[[ MATERIALS PROVIDED open ]]

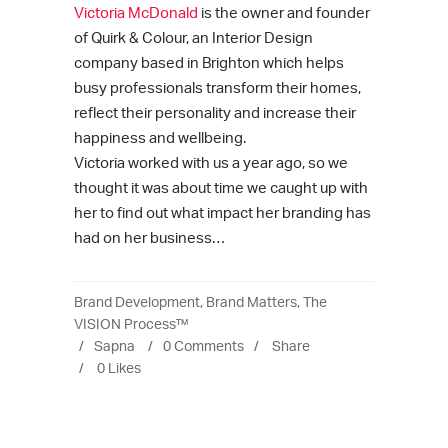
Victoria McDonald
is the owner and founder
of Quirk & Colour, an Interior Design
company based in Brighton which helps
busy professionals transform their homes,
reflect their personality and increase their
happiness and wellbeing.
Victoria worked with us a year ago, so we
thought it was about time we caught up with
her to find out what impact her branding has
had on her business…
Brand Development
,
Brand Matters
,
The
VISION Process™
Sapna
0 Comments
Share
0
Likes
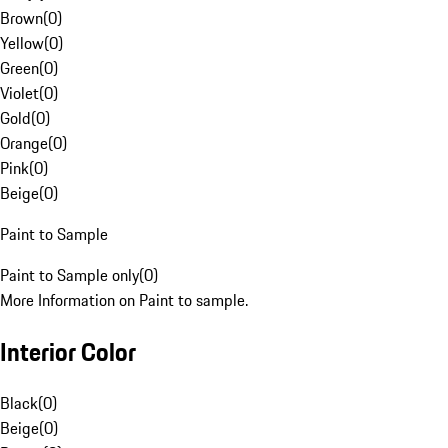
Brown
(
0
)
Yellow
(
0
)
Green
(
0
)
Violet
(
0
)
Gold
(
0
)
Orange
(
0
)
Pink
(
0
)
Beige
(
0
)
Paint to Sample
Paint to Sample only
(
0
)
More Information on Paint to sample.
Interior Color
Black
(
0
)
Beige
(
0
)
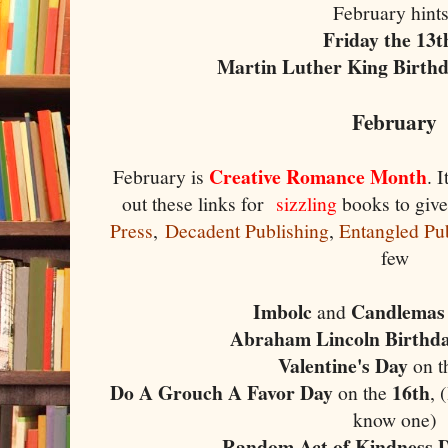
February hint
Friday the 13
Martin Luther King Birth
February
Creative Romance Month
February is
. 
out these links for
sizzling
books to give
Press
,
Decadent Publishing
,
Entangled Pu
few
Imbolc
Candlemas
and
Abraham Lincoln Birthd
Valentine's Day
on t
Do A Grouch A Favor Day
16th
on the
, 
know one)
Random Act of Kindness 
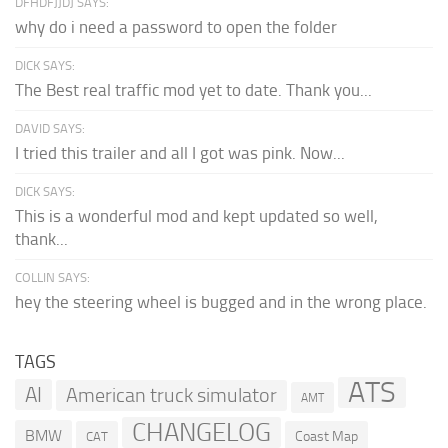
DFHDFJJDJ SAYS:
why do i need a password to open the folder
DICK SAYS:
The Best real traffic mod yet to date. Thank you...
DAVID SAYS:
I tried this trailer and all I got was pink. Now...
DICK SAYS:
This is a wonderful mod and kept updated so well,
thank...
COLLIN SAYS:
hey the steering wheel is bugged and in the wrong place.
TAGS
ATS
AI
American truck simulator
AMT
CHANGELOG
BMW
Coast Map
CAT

[[ MATERIALS PROVIDED closed ]]

EXERCISE: For each line above that includes "Victoria", copy the line.

TASK RESULT:
Victoria McDonald
Victoria worked with us a year ago, so we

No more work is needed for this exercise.